== WHAT YOU HAVE TO DO ==
Retype, without changes or pictures, only the lines that begin at the one containing "Mask: left heart" and end at the last line of the records that follow.

= Beginning of Section =

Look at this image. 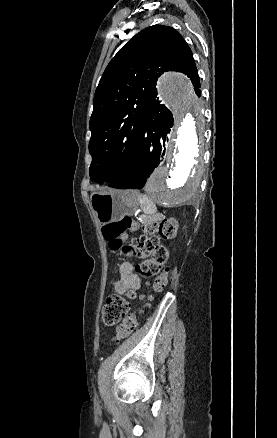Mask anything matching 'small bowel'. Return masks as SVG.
<instances>
[{"instance_id": "small-bowel-1", "label": "small bowel", "mask_w": 277, "mask_h": 438, "mask_svg": "<svg viewBox=\"0 0 277 438\" xmlns=\"http://www.w3.org/2000/svg\"><path fill=\"white\" fill-rule=\"evenodd\" d=\"M120 279L115 283V290L119 293H125L128 290H138L141 286L140 278L133 272V264L130 261H124L120 265Z\"/></svg>"}]
</instances>
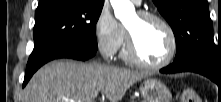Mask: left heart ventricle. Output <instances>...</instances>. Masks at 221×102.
Wrapping results in <instances>:
<instances>
[{
    "instance_id": "obj_1",
    "label": "left heart ventricle",
    "mask_w": 221,
    "mask_h": 102,
    "mask_svg": "<svg viewBox=\"0 0 221 102\" xmlns=\"http://www.w3.org/2000/svg\"><path fill=\"white\" fill-rule=\"evenodd\" d=\"M126 28L131 32L137 51L145 61L158 63L168 56L170 38L160 23L144 21L135 15Z\"/></svg>"
}]
</instances>
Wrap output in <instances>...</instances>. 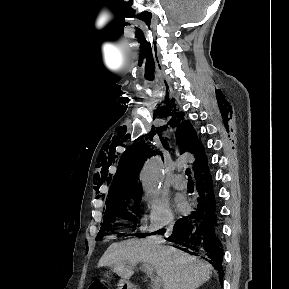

= End of Section =

== FINISHED EXERCISE ==
Mask: left heart ventricle. Output <instances>...</instances>. Masks at 221×102.
Wrapping results in <instances>:
<instances>
[{
    "instance_id": "obj_1",
    "label": "left heart ventricle",
    "mask_w": 221,
    "mask_h": 102,
    "mask_svg": "<svg viewBox=\"0 0 221 102\" xmlns=\"http://www.w3.org/2000/svg\"><path fill=\"white\" fill-rule=\"evenodd\" d=\"M126 28L131 32L137 51L145 61L158 63L168 56L170 38L160 23L144 21L135 15Z\"/></svg>"
}]
</instances>
Wrap output in <instances>...</instances>. 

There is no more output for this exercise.